41. "Dead Reckoning" by Charlaine Harris

Publisher: Ace
Page count: 336 pages
Date begun: May 8th, 2011
Date finished: May 10th, 2011

This is the eleventh book in the Sookie Stackhouse series, and it will make very little sense to anyone who hasn't read book 10 and quite a few of the others in the series. Standard warning about possible spoilers for previous books in the series.

 Sookie is still working as a waitress at Merlotte's, even though the business is not thriving, with a roadhouse opening up nearby, luring away many of the customers. It doesn't improve matters when someone attacks the bar and firebombs it. Everything happens very fast, but Sookie is pretty sure whoever attacked was two-natured.

Eric is distracted, and clearly has some kind of confict with Pam.
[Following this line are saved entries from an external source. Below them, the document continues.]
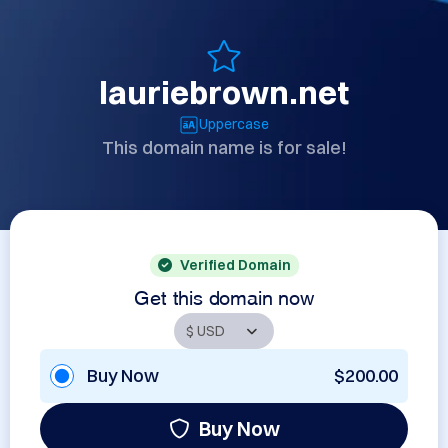
lauriebrown.net
Uppercase
This domain name is for sale!
Verified Domain
Get this domain now
Buy Now
$200.00
Buy Now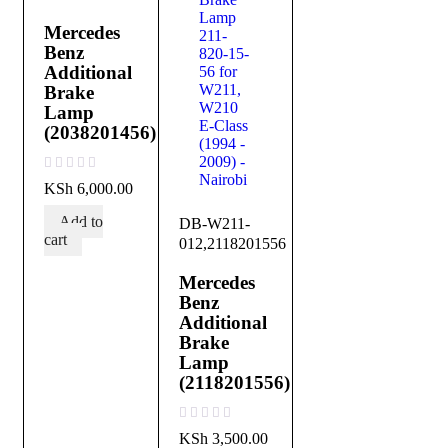
Mercedes
Benz
Additional
Brake
Lamp
(2038201456)
out of 5
KSh
6,000.00
Add to
DB-W211-
cart
012,2118201556
Mercedes
Benz
Additional
Brake
Lamp
(2118201556)
out of 5
KSh
3,500.00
Sookie can feel that he's upset through the blood bond they share, and Pam clearly wants to talk to her, but is forbidden to do so by Eric.Tired of not knowing whether her feelings for Eric are actually real, or brought forth by the blood bond between them, and the constant peril they keep experiencing, Sookie invites her witch friend and ex-roommate Amelia to come visit to see if the bond can be broken. However, breaking the bond could put Sookie in further danger from Victor, the newly installed regent in the area, who wants nothing more than to provoke Eric into doing something rash, so he can be removed once and for all.

Sookie finds out more about her heritage once she clears out a bunch of old furniture, and a cupboard contains a secret compartment with a mysterious fairy artifact and a letter from her grandmother. After talks with an old aqcuaintance, she even discovers where her telepathy came from. Now, she just has to survive Eric's power struggle with his boss, the plots of her fairy relatives, avoid a former adversary out for revenge, figure out how to help Sam get his business back on track and plan her friend Tara's baby shower.

Dead Reckoning was better than Dead in the Family, where I thought nothing much happened at all. I'm not entirely sure what Harris has planned for Sookie and the rest of the characters, there are clearly things set up in this book that will play out later, but she doesn't seem to be in a hurry to get there. Considering Sookie's life is threatened several times during the course of this book, it still seems to pass fairly slowly, and there seems to be very little of actual importance happening.

Certain parts of the plot completely messed up the continuity of previous books, and I think I will just ignore those, as either Harris is confused about what she previously wrote, or she's just committed a very unsuccessful ret-con. I'm not entirely happy with the direction she's taking Eric and Sookie's relationship, and after spending quite such a long time getting them together, she needs to decide if she actually wants them to ba a couple, or if she's just going to keep messing with them. She also needs to decide whether Sookie is ditzy and silly and impulsive to the point of being TSTL, or whether she's actually clever and resourceful, if somewhat weary of what her life since she was introduced to the supernatural world has become, because in this book she jumps between the two, and it gets confusing and frustrating. 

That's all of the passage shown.